Power simulation in R: The repeated measures ANOVA

In this post I conduct a simulation analysis in R to estimate statistical power: the probability that a statistical test will reject the null hypothesis when it is false. Rather than simulating the data and obtaining p-values several times in a for loop (the old school way to run a simulation), I'll use the split-apply-combine strategy instead, trying out the new-ish R package dplyr, which is a much faster version of its predecesor plyr.

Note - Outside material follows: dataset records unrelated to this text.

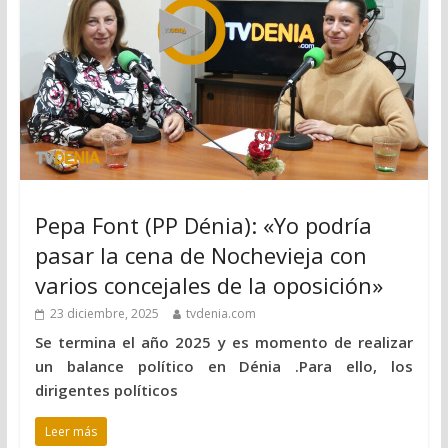
Pepa Font (PP Dénia): «Yo podría
pasar la cena de Nochevieja con
varios concejales de la oposición»
23 diciembre, 2025
tvdenia.com
Se termina el año 2025 y es momento de realizar
un balance político en Dénia .Para ello, los
dirigentes políticos
Leer más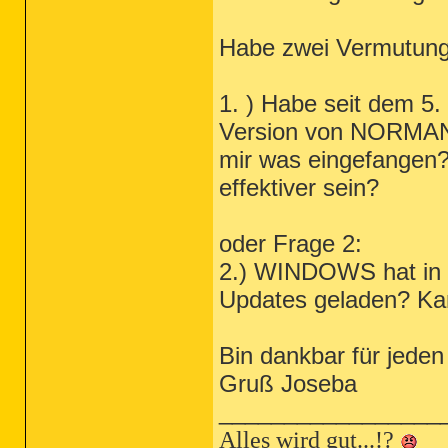
Habe zwei Vermutung
1. ) Habe seit dem 5.
Version von NORMAN
mir was eingefangen? 
effektiver sein?
oder Frage 2:
2.) WINDOWS hat in d
Updates geladen? K
Bin dankbar für jeden
Gruß Joseba
_________________
Alles wird gut...!?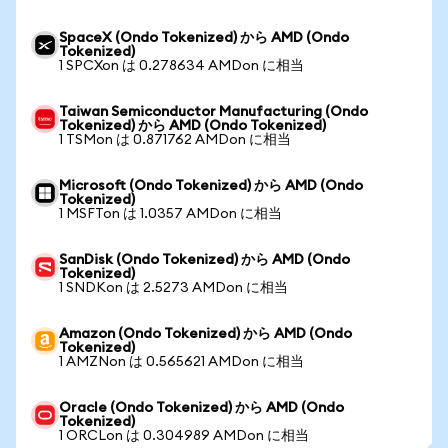
SpaceX (Ondo Tokenized) から AMD (Ondo
Tokenized)
1 SPCXon は 0.278634 AMDon に相当
Taiwan Semiconductor Manufacturing (Ondo
Tokenized) から AMD (Ondo Tokenized)
1 TSMon は 0.871762 AMDon に相当
Microsoft (Ondo Tokenized) から AMD (Ondo
Tokenized)
1 MSFTon は 1.0357 AMDon に相当
SanDisk (Ondo Tokenized) から AMD (Ondo
Tokenized)
1 SNDKon は 2.5273 AMDon に相当
Amazon (Ondo Tokenized) から AMD (Ondo
Tokenized)
1 AMZNon は 0.565621 AMDon に相当
Oracle (Ondo Tokenized) から AMD (Ondo
Tokenized)
1 ORCLon は 0.304989 AMDon に相当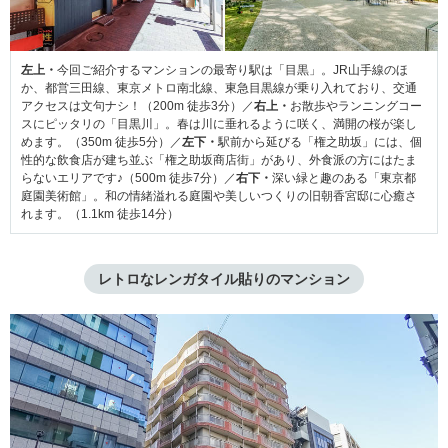
左上・
今回ご紹介するマンションの最寄り駅は「目黒」。JR山手線のほ
か、都営三田線、東京メトロ南北線、東急目黒線が乗り入れており、交通
アクセスは文句ナシ！（200m 徒歩3分）／
右上・
お散歩やランニングコー
スにピッタリの「目黒川」。春は川に垂れるように咲く、満開の桜が楽し
めます。（350m 徒歩5分）／
左下・
駅前から延びる「権之助坂」には、個
性的な飲食店が建ち並ぶ「権之助坂商店街」があり、外食派の方にはたま
らないエリアです♪（500m 徒歩7分）／
右下・
深い緑と趣のある「東京都
庭園美術館」。和の情緒溢れる庭園や美しいつくりの旧朝香宮邸に心癒さ
れます。（1.1km 徒歩14分）
レトロなレンガタイル貼りのマンション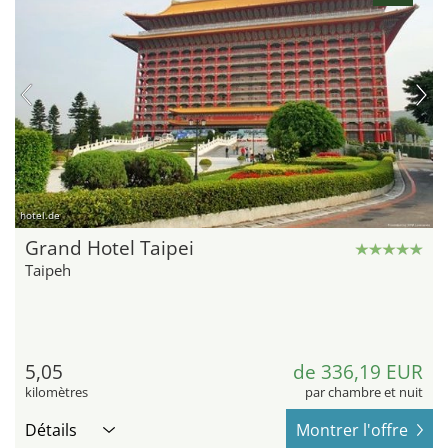
hotel.de
Grand Hotel Taipei
Taipeh
5,05
de 336,19 EUR
kilomètres
par chambre et nuit
Détails
Montrer l'offre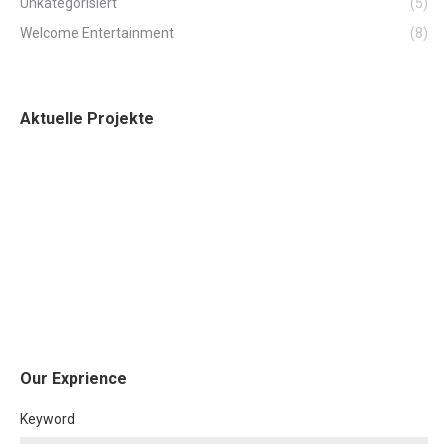
Unkategorisiert
(5)
Welcome Entertainment
(8)
Aktuelle Projekte
Our Exprience
Keyword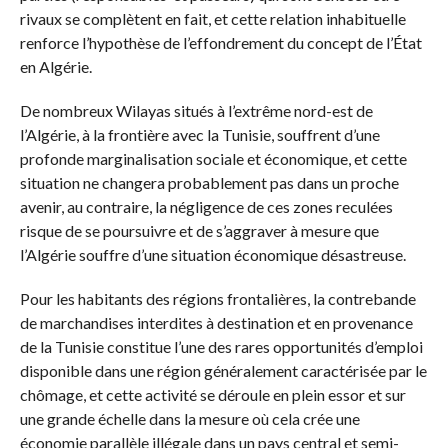
rivaux se complètent en fait, et cette relation inhabituelle
renforce l’hypothèse de l’effondrement du concept de l’État
en Algérie.
De nombreux Wilayas situés à l’extrême nord-est de
l’Algérie, à la frontière avec la Tunisie, souffrent d’une
profonde marginalisation sociale et économique, et cette
situation ne changera probablement pas dans un proche
avenir, au contraire, la négligence de ces zones reculées
risque de se poursuivre et de s’aggraver à mesure que
l’Algérie souffre d’une situation économique désastreuse.
Pour les habitants des régions frontalières, la contrebande
de marchandises interdites à destination et en provenance
de la Tunisie constitue l’une des rares opportunités d’emploi
disponible dans une région généralement caractérisée par le
chômage, et cette activité se déroule en plein essor et sur
une grande échelle dans la mesure où cela crée une
économie parallèle illégale dans un pays central et semi-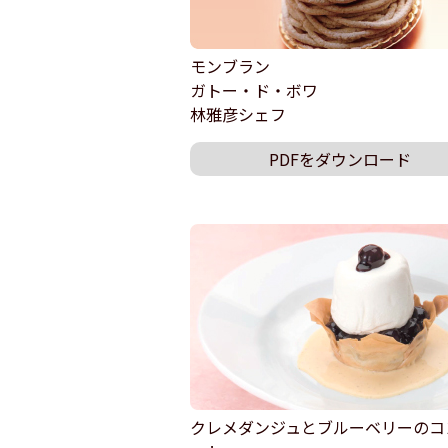
モンブラン
ガトー・ド・ボワ
林雅彦シェフ
PDFをダウンロード
クレメダンジュとブルーベリーのコ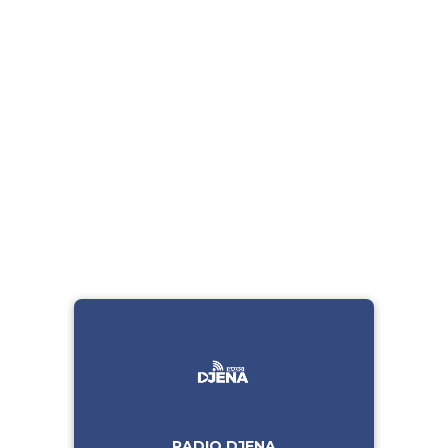
RADIO DJENA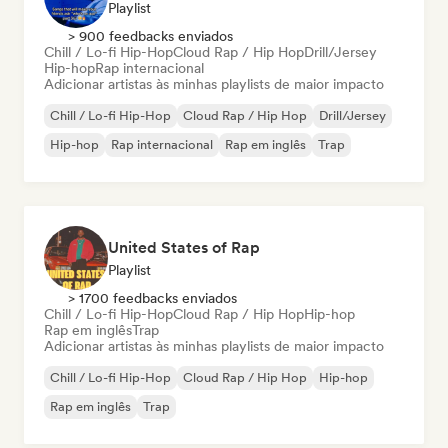
Playlist
> 900 feedbacks enviados
Chill / Lo-fi Hip-Hop
Cloud Rap / Hip Hop
Drill/Jersey
Hip-hop
Rap internacional
Adicionar artistas às minhas playlists de maior impacto
Chill / Lo-fi Hip-Hop
Cloud Rap / Hip Hop
Drill/Jersey
Hip-hop
Rap internacional
Rap em inglês
Trap
United States of Rap
Playlist
> 1700 feedbacks enviados
Chill / Lo-fi Hip-Hop
Cloud Rap / Hip Hop
Hip-hop
Rap em inglês
Trap
Adicionar artistas às minhas playlists de maior impacto
Chill / Lo-fi Hip-Hop
Cloud Rap / Hip Hop
Hip-hop
Rap em inglês
Trap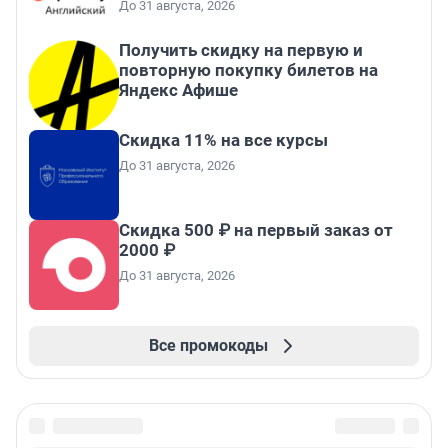
До 31 августа, 2026
Получить скидку на первую и
повторную покупку билетов на
Яндекс Афише
Скидка 11% на все курсы
До 31 августа, 2026
Скидка 500 ₽ на первый заказ от
2000 ₽
До 31 августа, 2026
Все промокоды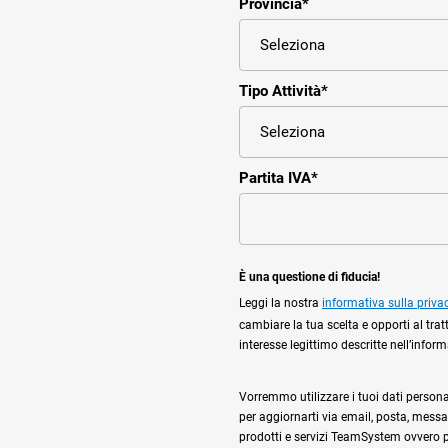
Provincia
*
Tipo Attività
*
Partita IVA
*
È una questione di fiducia!
Leggi la nostra
informativa sulla priva
cambiare la tua scelta e opporti al trat
interesse legittimo descritte nell’infor
Vorremmo utilizzare i tuoi dati personali,
per aggiornarti via email, posta, messag
prodotti e servizi TeamSystem ovvero per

While the simulation approach (and the code) here could be extended to other statistical tests and frameworks, I focus here on a widespread analysis in the natural and social sciences: the 2 x 2 repeated measures (or within-subjects) analysis of variance (ANOVA). In the free and excellent G*Power program, analytical power analyses can be computed for repeated-measures ANOVA, where the user inputs the population effect size directly or estimates it from sums of squares. The reason I made this simulation script, however, is because I wanted to estimate power in repeated measures ANOVA directly from the effect (mu), variance (sigma), and population correlation between measures (rho), expressed in whatever units I'm measuring (response time, neural activity, etc.).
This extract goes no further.